Can we all just eat hummus for dinner and call it a day?
Cause that is kind of how I want today to go down. A big bowl of hummus and a big side of fresh naan for dipping.
Like hummus dinner for the win!
I have not always been a hummus person. It really wasn’t until last year, when I started making my own hummus, that I started to enjoy it. Once I started making it myself, I never looked back, it seems I make at least a batch a week. I love dipping in veggies for a snack or turning it into an easy weeknight meal, which is kind of what I did here.
I don’t know about you, but put a bowl of homemade hummus in front of me with some naan or ok, sometimes even just a spoon and I will go to town. A lot of times on nights when I am not starving for dinner, I will toss together a rough chop of fresh veggies and or fruits and throw them on a pile of hummus. Add a side of naan or bread, and dinner equals done.
Simple, healthy, and super satisfying.
Obviously, this is just as great as an appetizer or snack as it is for a simple dinner, but I feel like we all have those days when just about all we can muster is to throw together a giant bowl of hummus.

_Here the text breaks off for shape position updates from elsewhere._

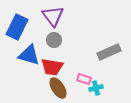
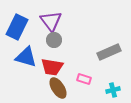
purple triangle: moved 2 px left, 5 px down
blue triangle: moved 3 px left, 2 px down
cyan cross: moved 17 px right, 2 px down
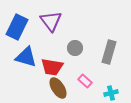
gray circle: moved 21 px right, 8 px down
gray rectangle: rotated 50 degrees counterclockwise
pink rectangle: moved 1 px right, 2 px down; rotated 24 degrees clockwise
cyan cross: moved 2 px left, 3 px down
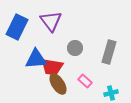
blue triangle: moved 10 px right, 2 px down; rotated 20 degrees counterclockwise
brown ellipse: moved 4 px up
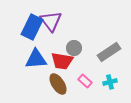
blue rectangle: moved 15 px right
gray circle: moved 1 px left
gray rectangle: rotated 40 degrees clockwise
red trapezoid: moved 10 px right, 6 px up
cyan cross: moved 1 px left, 11 px up
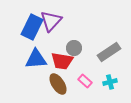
purple triangle: rotated 20 degrees clockwise
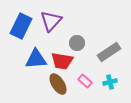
blue rectangle: moved 11 px left, 1 px up
gray circle: moved 3 px right, 5 px up
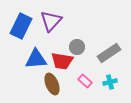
gray circle: moved 4 px down
gray rectangle: moved 1 px down
brown ellipse: moved 6 px left; rotated 10 degrees clockwise
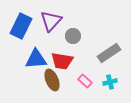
gray circle: moved 4 px left, 11 px up
brown ellipse: moved 4 px up
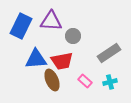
purple triangle: rotated 50 degrees clockwise
red trapezoid: rotated 20 degrees counterclockwise
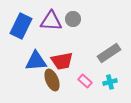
gray circle: moved 17 px up
blue triangle: moved 2 px down
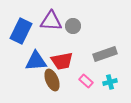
gray circle: moved 7 px down
blue rectangle: moved 5 px down
gray rectangle: moved 4 px left, 1 px down; rotated 15 degrees clockwise
pink rectangle: moved 1 px right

The recipe starts with my basic go-to hummus recipes. I have perfected it to my liking and use it as a base for all my hummus variations, it is delish. For my toppings…aka my favorite part, I go big.
Hey, go big or go home, right?
It is always something a little different, but the combo I am showing you guys here is my favorite. It is a mix of all the best farmers’ market produce. I am talking, about heirloom tomatoes, iceberg, rocket, and citrus. Add a handful of Nigella seeds and a sprinkle of feta, and a drizzle of olive oil, and done.
Honestly, this may seem like, it is just hummus. But give this a try, it will be your new favorite for everything from parties, to lunches, to quick snacks… to single lady dinners. Trust me.
Oh and don’t forget the carbs…I like naan, pita, toasted bread, and or pita chips. Obviously.
- 1 can chickpeas (reserve the liquid in the can)
- 2-4 cloves garlic grated, depending on your taste
- ½ cup tahini
- 1 tablespoon white miso paste or ¾ teaspoon kosher salt
- juice from 1 lemon
- extra virgin oil for drizzling
- 1 handful of iceberg lettuce leaves
- citrus fruits, for example, mandarins or oranges
- 1 cup cherry tomatoes, halved
- 1 handful arugula, watercress, or spinach
- fresh basil or mint
- crumbled feta cheese
- 2 tablespoons Nigella seeds
- Make the hummus. To the bowl of a food processor, add the garlic, lemon juice, and chickpeas, pulse until finely ground.
- Add 2-3 tablespoons of the reserved liquid from the can of chickpeas, the tahini, and miso.
- Pulse until smooth, 3-5 minutes. With the machine running, stream in 1 tablespoon chickpea liquid a time until the hummus has reached a creamy consistency. Taste and adjust salt and lemon as desired.
- Taste and adjust salt and lemon as desired.
- In a medium bowl, toss together the iceberg lettuce, tomatoes, arugula, and mandarin slices. Add a drizzle of olive oil and a pinch of salt and pepper. Toss well to combine.
- Spoon the hummus into a serving bowl and serve drizzled with olive oil and topped with the fresh veggies.
- Add a handful of fresh greens and herbs and then sprinkle the hummus with, feta, Nigella seeds, and flaky sea salt. Serve with pita chips and veggies for dipping. EAT!